78% of study participants had at least one pair of coexisting chronic conditions…31% had at least 10 possible pairs of conditions.

Among the participants, 23% received at least one medication that could worsen a coexisting condition…and 8% were taking medications for three or more pairs of competing conditions.

Example #1: More than 3.5 million older Americans have both hypertension and COPD. In this study, among participants with that pair of conditions, 40% used a COPD medication that could worsen their blood pressure…and 16% used a blood pressure medication that could worsen their COPD.

Example #2: Another competing pair of conditions, coronary artery disease plus GERD/PUD, affects about 1.9 million American adults. Among participants in this study who had both these conditions, 27% were taking the anticlotting drug clopidogrel (Plavix) to reduce the risk for heart attack or stroke—but this same drug can increase the risk of bleeding from an ulcer.

BALANCING RISKS AND BENEFITS

Don’t doctors take the risk of therapeutic competition into consideration when prescribing drugs? Not often enough, it appears. If they did, you would expect to see potentially harmful medications used less often among patients with competing conditions than among patients without those competing conditions—but the researchers found that this occurred in only 16% of cases. And, shockingly, in 14% of cases, the opposite occurred—participants who had a competing condition were more likely to receive the potentially harmful medication than participants without the competing condition!

Bottom line: When considering whether to use a given medication, doctors and patients need to consider the drug’s effects as a whole, not just its effects on the condition it is meant to treat. Electronic medical records software helps point out drug interactions (when two drugs adversely affect each other) but does not alert doctors to the problem of therapeutic competition. This is an enormous issue that needs to be fixed as soon possible. For now, we are dependent upon real live people to spot these potentially dangerous competitions.
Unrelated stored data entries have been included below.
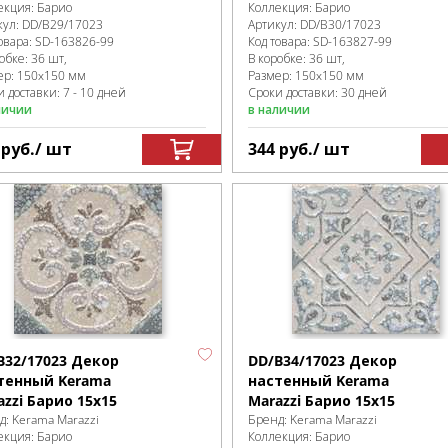
екция:
Барио
Коллекция:
Барио
кул:
DD/B29/17023
Артикул:
DD/B30/17023
овара:
SD-163826
-99
Код товара:
SD-163827
-99
робке
:
36 шт,
В коробке
:
36 шт,
ер:
150x150 мм
Размер:
150x150 мм
 доставки: 7 - 10 дней
Сроки доставки: 30 дней
личии
в наличии
4
руб.
/ шт
344
руб.
/ шт
B32/17023 Декор
DD/B34/17023 Декор
тенный Kerama
настенный Kerama
azzi Барио 15x15
Marazzi Барио 15x15
д:
Kerama Marazzi
Бренд:
Kerama Marazzi
екция:
Барио
Коллекция:
Барио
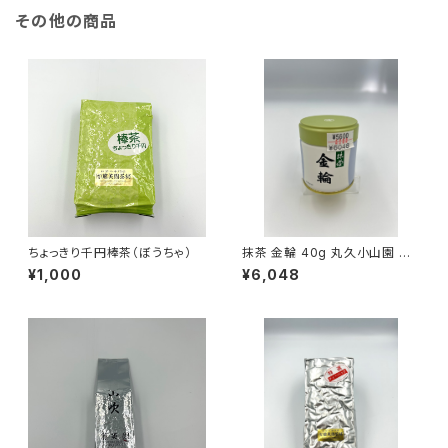
その他の商品
ちょっきり千円棒茶（ぼうちゃ）
抹茶 金輪 40g 丸久小山園 MA
TCHA KINRIN
¥1,000
¥6,048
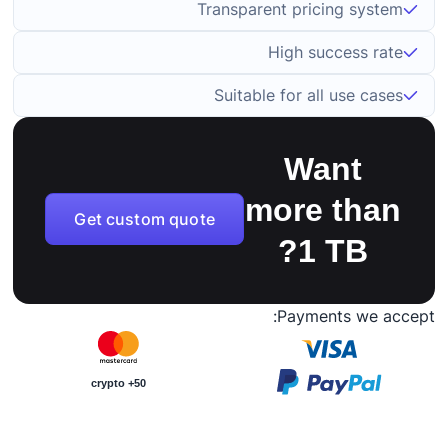
Transparent pricing system
High success rate
Suitable for all use cases
Want
more than
Get custom quote
1 TB?
Payments we accept:
50+ crypto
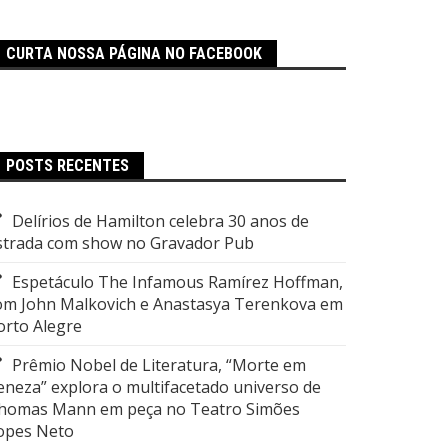
CURTA NOSSA PÁGINA NO FACEBOOK
POSTS RECENTES
Delírios de Hamilton celebra 30 anos de
strada com show no Gravador Pub
Espetáculo The Infamous Ramírez Hoffman,
om John Malkovich e Anastasya Terenkova em
orto Alegre
Prêmio Nobel de Literatura, “Morte em
eneza” explora o multifacetado universo de
homas Mann em peça no Teatro Simões
opes Neto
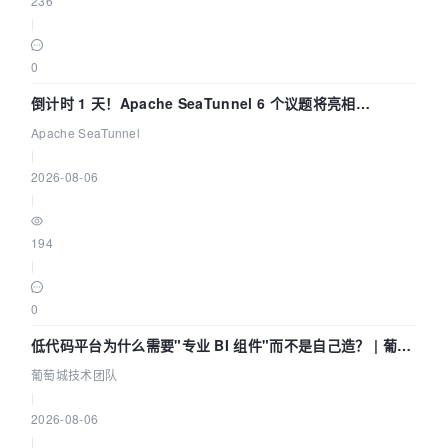
236
|
0
倒计时 1 天！Apache SeaTunnel 6 个议题将亮相
Community Over Code Asia 2026
Apache SeaTunnel
|
2026-08-06
|
194
|
0
低代码平台为什么需要"专业 BI 组件"而不是自己造？ | 葡萄
城技术团队
葡萄城技术团队
|
2026-08-06
|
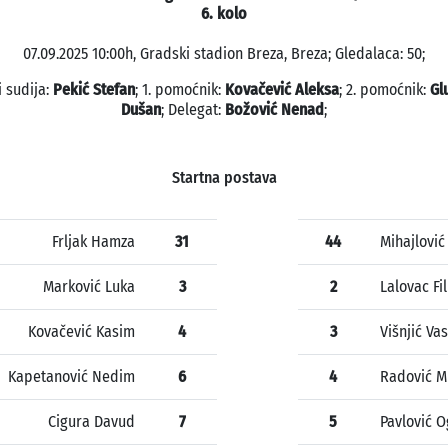
6. kolo
07.09.2025 10:00h, Gradski stadion Breza, Breza; Gledalaca: 50;
i sudija:
Pekić Stefan
; 1. pomoćnik:
Kovačević Aleksa
; 2. pomoćnik:
Gl
Dušan
; Delegat:
Božović Nenad
;
Startna postava
Frljak Hamza
31
44
Mihajlović
Marković Luka
3
2
Lalovac Fil
Kovačević Kasim
4
3
Višnjić Vas
Kapetanović Nedim
6
4
Radović M
Cigura Davud
7
5
Pavlović O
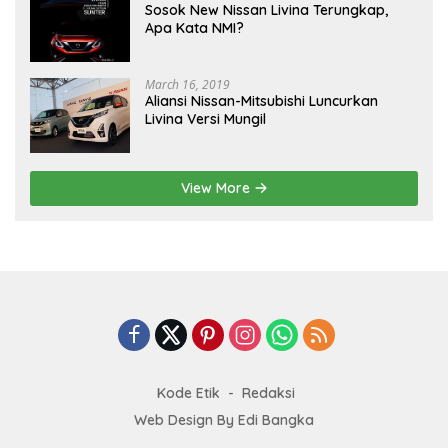
Sosok New Nissan Livina Terungkap,
Apa Kata NMI?
March 16, 2019
Aliansi Nissan-Mitsubishi Luncurkan
Livina Versi Mungil
View More
Kode Etik
Redaksi
Web Design By Edi Bangka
Self-defense: You probably see various specialists for your various conditions, but you still need a general doctor, such as an internist or geriatrician, to be the “manager” who oversees all of your care and takes primary responsibility for spotting instances of therapeutic competition. And you must talk to this doctor about any new prescription you are offered. It’s also vital to tell all of your doctors about all of the conditions you have and all of the medications you use. Whenever a drug is prescribed, ask whether there is a drug-free treatment or alternative medication that would be safer and wouldn’t interact with any of your other medications or worsen any coexisting condition. It also may be helpful to have all of your prescriptions filled at the same pharmacy, preferably a local one where the pharmacist knows you—so you can ask him/her to keep an eye out for any instances of therapeutic competition.